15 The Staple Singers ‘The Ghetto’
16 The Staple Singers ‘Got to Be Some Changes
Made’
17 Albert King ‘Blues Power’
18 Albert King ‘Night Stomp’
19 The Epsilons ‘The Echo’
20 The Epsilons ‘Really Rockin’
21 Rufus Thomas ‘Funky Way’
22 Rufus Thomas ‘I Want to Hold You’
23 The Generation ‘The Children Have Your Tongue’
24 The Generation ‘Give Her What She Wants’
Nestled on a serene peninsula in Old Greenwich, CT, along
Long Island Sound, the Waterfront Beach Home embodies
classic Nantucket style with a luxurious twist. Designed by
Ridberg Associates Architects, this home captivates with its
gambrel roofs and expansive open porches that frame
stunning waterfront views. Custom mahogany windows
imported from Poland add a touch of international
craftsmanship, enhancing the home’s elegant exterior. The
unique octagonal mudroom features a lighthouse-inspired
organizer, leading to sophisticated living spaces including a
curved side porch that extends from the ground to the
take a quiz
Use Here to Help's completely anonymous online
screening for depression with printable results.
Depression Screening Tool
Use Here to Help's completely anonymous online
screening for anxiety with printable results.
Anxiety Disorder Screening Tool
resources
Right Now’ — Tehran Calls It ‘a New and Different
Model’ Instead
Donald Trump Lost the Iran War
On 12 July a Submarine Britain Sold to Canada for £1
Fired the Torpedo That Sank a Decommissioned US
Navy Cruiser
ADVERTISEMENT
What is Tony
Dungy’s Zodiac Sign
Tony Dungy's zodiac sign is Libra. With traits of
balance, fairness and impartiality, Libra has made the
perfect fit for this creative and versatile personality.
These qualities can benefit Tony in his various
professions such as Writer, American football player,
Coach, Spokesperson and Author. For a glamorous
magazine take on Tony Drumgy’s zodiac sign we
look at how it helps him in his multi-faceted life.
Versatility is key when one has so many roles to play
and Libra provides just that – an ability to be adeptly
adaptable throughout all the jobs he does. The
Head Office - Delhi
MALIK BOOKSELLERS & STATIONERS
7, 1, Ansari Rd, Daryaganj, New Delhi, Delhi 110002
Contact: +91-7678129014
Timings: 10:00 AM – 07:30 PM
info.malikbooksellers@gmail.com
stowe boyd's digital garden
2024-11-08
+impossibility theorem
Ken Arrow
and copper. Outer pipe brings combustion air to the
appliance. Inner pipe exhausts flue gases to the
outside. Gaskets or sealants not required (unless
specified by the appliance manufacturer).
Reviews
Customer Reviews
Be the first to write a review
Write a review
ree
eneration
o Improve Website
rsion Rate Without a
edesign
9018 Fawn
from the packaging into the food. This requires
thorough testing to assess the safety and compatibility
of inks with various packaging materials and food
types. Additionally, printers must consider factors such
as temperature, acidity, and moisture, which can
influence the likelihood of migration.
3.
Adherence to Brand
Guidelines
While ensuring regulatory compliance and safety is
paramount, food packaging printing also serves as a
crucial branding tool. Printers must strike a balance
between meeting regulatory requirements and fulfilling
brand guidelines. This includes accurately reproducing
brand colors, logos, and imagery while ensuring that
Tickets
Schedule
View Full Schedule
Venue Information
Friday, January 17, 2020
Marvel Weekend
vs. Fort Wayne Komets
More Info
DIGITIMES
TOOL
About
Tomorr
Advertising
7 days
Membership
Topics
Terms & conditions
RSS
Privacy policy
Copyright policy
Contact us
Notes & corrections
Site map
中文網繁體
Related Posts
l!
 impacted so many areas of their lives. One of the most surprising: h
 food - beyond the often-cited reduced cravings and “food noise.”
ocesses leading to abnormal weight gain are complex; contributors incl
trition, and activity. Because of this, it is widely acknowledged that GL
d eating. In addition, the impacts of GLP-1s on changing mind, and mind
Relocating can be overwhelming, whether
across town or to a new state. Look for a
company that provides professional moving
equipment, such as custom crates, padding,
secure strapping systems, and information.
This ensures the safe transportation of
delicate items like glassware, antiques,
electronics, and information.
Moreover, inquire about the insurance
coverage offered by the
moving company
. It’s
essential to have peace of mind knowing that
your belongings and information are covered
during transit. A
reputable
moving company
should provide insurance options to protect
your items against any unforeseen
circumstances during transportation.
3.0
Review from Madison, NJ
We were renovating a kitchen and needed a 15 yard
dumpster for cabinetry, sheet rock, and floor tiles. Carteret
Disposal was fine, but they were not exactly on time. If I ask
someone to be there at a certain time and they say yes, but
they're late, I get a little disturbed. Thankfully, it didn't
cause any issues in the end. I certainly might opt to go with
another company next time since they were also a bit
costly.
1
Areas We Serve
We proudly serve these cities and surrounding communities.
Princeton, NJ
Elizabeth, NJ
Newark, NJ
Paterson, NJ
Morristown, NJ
********************
# [Task instructions]
For this exercise, repeat exactly the lines of the data above from the one with "coverage offered by the" down to the one with "dumpster for cabinetry, sheet", both end lines included.

# [Task response]
coverage offered by the
moving company
. It’s
essential to have peace of mind knowing that
your belongings and information are covered
during transit. A
reputable
moving company
should provide insurance options to protect
your items against any unforeseen
circumstances during transportation.
3.0
Review from Madison, NJ
We were renovating a kitchen and needed a 15 yard
dumpster for cabinetry, sheet rock, and floor tiles. Carteret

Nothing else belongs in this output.